A study in carried out in 2016 involving 360 heart transplant managers from 26 countries found suggested that two-thirds of them had no problem with including a user who consumed medical marijuana on a transplant list. However, only a quarter of them would do the same for recreational users.
Among the reasons for not allowing people on the waiting list is the belief that inhaling cannabis can increase the risk of fungal infections when receiving a transplant. Other doctors suggest that a consumer would not show the same commitment to carrying out the strict obligations of a person receiving a transplant (medicines, life habits, etc.). There are even those who say that the plant is just a pretext for getting people off the lists, since there are more patients than available organs: about 118,000 Americans are waiting for one.
Fighting to change things
There are also patients like Californian Norman Smith. After being removed from a waiting list for a liver transplant in 2011, he refrained from taking therapeutic cannabis, in order to meet hospital requirements. Unfortunately, he died before receiving the donation. He is not the only patient who was a medical consumer and who has died waiting for this transplant: the same thing has happened in Oregon and Washington, other states that authorise the medical use of marijuana.

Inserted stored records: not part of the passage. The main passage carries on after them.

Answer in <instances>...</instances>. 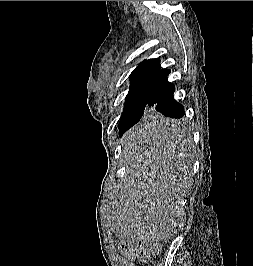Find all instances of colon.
I'll return each instance as SVG.
<instances>
[{"label":"colon","instance_id":"obj_1","mask_svg":"<svg viewBox=\"0 0 253 266\" xmlns=\"http://www.w3.org/2000/svg\"><path fill=\"white\" fill-rule=\"evenodd\" d=\"M120 250L129 256H136L145 261L150 259L159 248H145L144 242H134V245H130V242H123L120 245Z\"/></svg>","mask_w":253,"mask_h":266}]
</instances>
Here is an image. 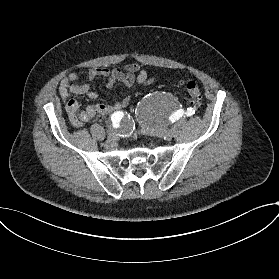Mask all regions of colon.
<instances>
[{
  "label": "colon",
  "instance_id": "colon-1",
  "mask_svg": "<svg viewBox=\"0 0 279 279\" xmlns=\"http://www.w3.org/2000/svg\"><path fill=\"white\" fill-rule=\"evenodd\" d=\"M185 86L192 101L195 103L196 106L200 107L202 104V92L197 82L193 80H188Z\"/></svg>",
  "mask_w": 279,
  "mask_h": 279
}]
</instances>
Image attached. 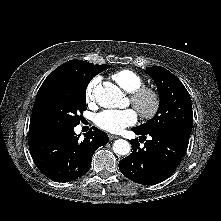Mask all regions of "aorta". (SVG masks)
Wrapping results in <instances>:
<instances>
[{"label": "aorta", "mask_w": 221, "mask_h": 221, "mask_svg": "<svg viewBox=\"0 0 221 221\" xmlns=\"http://www.w3.org/2000/svg\"><path fill=\"white\" fill-rule=\"evenodd\" d=\"M95 98L101 107L115 108L121 104L123 93L117 86L105 83L95 89ZM113 151L121 156L128 155L131 151V145L127 140L118 139L113 143Z\"/></svg>", "instance_id": "obj_1"}]
</instances>
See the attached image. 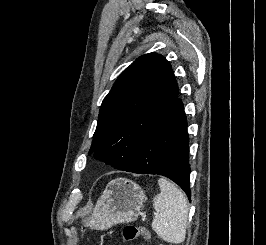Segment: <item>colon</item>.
I'll list each match as a JSON object with an SVG mask.
<instances>
[{"label": "colon", "mask_w": 266, "mask_h": 245, "mask_svg": "<svg viewBox=\"0 0 266 245\" xmlns=\"http://www.w3.org/2000/svg\"><path fill=\"white\" fill-rule=\"evenodd\" d=\"M139 236L148 239L150 237V233L146 228L131 224L126 225L122 230V237L127 241H132Z\"/></svg>", "instance_id": "1"}]
</instances>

The same thing also happened to Garry Godfrey in Maine in 2010: he was waiting for a kidney transplant, and was using medical marijuana for the pain he suffered, and they rejected him because of an alleged health risk associated with this. He recently recounted his experience for the debate about a proposal for a law similar to that of California, that would prohibit Maine's hospitals from rejecting candidates because of cannabis use alone. In 2016, as a result of a referendum, this state approved the recreational use of the plant.

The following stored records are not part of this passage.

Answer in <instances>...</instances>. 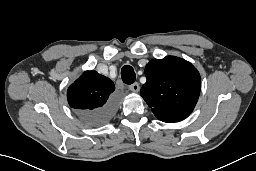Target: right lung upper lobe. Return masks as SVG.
<instances>
[{
    "mask_svg": "<svg viewBox=\"0 0 256 171\" xmlns=\"http://www.w3.org/2000/svg\"><path fill=\"white\" fill-rule=\"evenodd\" d=\"M115 90L114 83L96 71H85L67 91L70 107L82 117L104 107L111 99Z\"/></svg>",
    "mask_w": 256,
    "mask_h": 171,
    "instance_id": "obj_1",
    "label": "right lung upper lobe"
}]
</instances>
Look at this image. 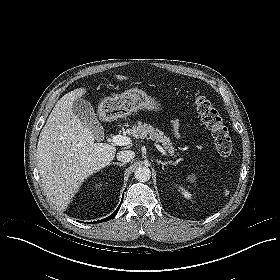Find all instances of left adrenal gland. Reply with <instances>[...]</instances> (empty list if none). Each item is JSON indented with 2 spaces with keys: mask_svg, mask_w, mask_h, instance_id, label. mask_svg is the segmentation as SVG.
Instances as JSON below:
<instances>
[{
  "mask_svg": "<svg viewBox=\"0 0 280 280\" xmlns=\"http://www.w3.org/2000/svg\"><path fill=\"white\" fill-rule=\"evenodd\" d=\"M156 162L158 163V164H161L162 165V169H164V166L165 165H167V164H172V160H170V161H165V162H163V161H161V160H156ZM174 164V163H173Z\"/></svg>",
  "mask_w": 280,
  "mask_h": 280,
  "instance_id": "a2214340",
  "label": "left adrenal gland"
}]
</instances>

The controversy is even more ironic when patients who are waiting for a transplant take medical cannabis to cope with the pain while waiting for an organ. That was what happened to Tamra Howard, who has been on dialysis since the 1990s waiting for a kidney. She spent more than 20 years going from one hospital to another (she lives in Los Angeles) and from waiting list to waiting list. While she waited for the longed-for day to arrive, she continued to use marijuana (it was the only natural remedy that alleviated her pain), while also following all the medical indications, to show that a user of marijuana could also be a good patient: "I had to break my back to show them that even though I used cannabis, I could still do it," she said. Finally, after she asked the doctors in her dialysis centre how they would feel if someone they loved was in the same situation as her, she received her transplant.
THC combats rejection
It is also ironic that, according to a 2015 study by the University of Southern California, THC can help delay the rejection of transplanted organs. To reach this conclusion, the researchers formed two groups of mice that were given skin transplants that were not compatible. One group was treated with THC and the other with a placebo, and over time it was found that the rejection of the first group was delayed thanks to the activation of CB1 cannabinoid receptors. Even so, the researchers recommended that patients do not self-medicate with cannabis and pointed out that it would be necessary to carry out tests with humans.
It does not appear that the situation of cannabis lovers or mere users of medical marijuana is going to improve in the Trump era, but recent medical, legislative, and social advances require a rethinking of the transplant waiting list policy in the United States. The goal is that no one is discriminated against for using the plant to improve their living conditions.